Our MR analysis found that genus Terrisporobacter may be the protective factor of psoriasis vulgaris. The protective effect of genus Terrisporobacter on psoriasis vulgaris may be associated with its metabolites, acetate [60]. Acetate is the most abundant SCFAs in the intestinal tract which can regulate the immune system [61]. GPR43 is the main receptor of short-chain fatty acids, which is mainly expressed in immune cells and intestinal endocrine cells [62, 63]. Both of acetate and butyrate can stimulate the proliferation of tTreg by binding to GPR43 on the cell surface [64]. In addition, it has been shown that the level of acetate in colon was negatively associated with the level of proinflammatory cytokines like IL-17 and IL-23 in psoriatic lesions [45]. Both of them are important inflammatory cytokines of the IL-23/Th17 axis and they can both contribute to the aggravation of psoriasis. Therefore, genus Terrisporobacter may suppress the inflammatory response of psoriasis vulgaris by producing acetate.
Genus Eubacterium Fissicatena was judged as a risk factor for psoriasis vulgaris by the currant MR analysis. The casual association between this bacterial taxon and psoriasis vulgaris was also cross-validated by the IVW and WM models. However, the detail of Genus Eubacterium Fissicatena is little known. At present, there is no study on the association between this taxon and psoriasis vulgaris, and this specific bacterial taxon of psoriasis vulgaris was reported for the first time. Consequently, our MR research may provide an innovate perspective for the study of psoriasis vulgaris.
Strengths and Limitations
The present MR research has the following strengths.
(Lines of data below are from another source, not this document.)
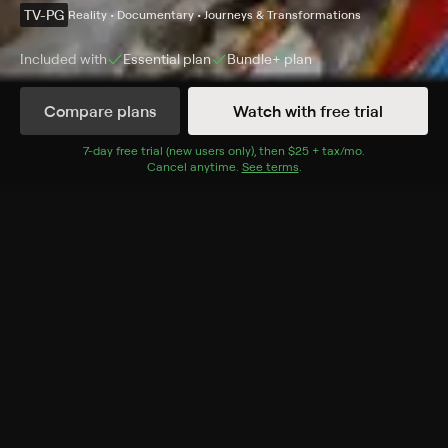
TV-PG
Reality • Documentary • Journeys & Transformations
Included with
Essential
plan
Bundle+
plan
Compare plans
Watch with free trial
Details
Episodes
7
-day free trial (new users only), then
$25 + tax/mo
$25 + tax per 
.
Cancel anytime.
See terms
.
Family Secrets
Season 1 Episode 5
Two women seek help for their compulsive hoarding
problems.
Cast
Bray Poor
Rating
TV-PG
First of all, this research is the first bi-directional MR research to uncover the causality between intestinal microbiome and psoriasis vulgaris, which can avoid the disturbance of confounders or inversive causality. Secondly, rigorous criteria were applied for selecting IVs, and only when two or more MR models identify the causality can it be considered plausible. Moreover, we provide evidence for the study of the gut-skin axis from the genetic perspective.
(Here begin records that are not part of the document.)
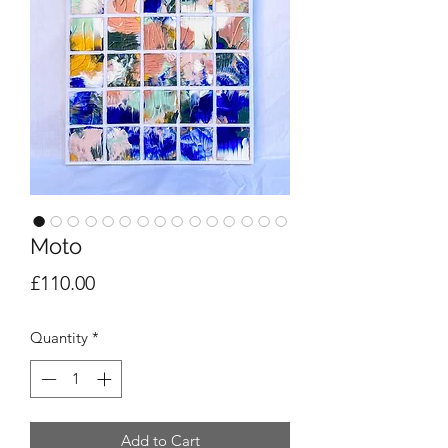
Moto
Price
£110.00
Quantity
*
Add to Cart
This study has some weaknesses. For instance, the number of IVs included in the GWAS data of gut microbiome is limited, and there is a lack of available statistics at the species level. Besides, we are unable to judge whether there are any repetitive participants in the GWAS statistics of gut microbiome and psoriasis vulgaris involved in the present research. Lastly, there is a lack of demographic data in the original study, so we can't conduct subgroup analysis on factors like age. In subsequent research, we can expand the sample capacity and investigate the causality between gut microbiome and psoriasis vulgaris at the level of species.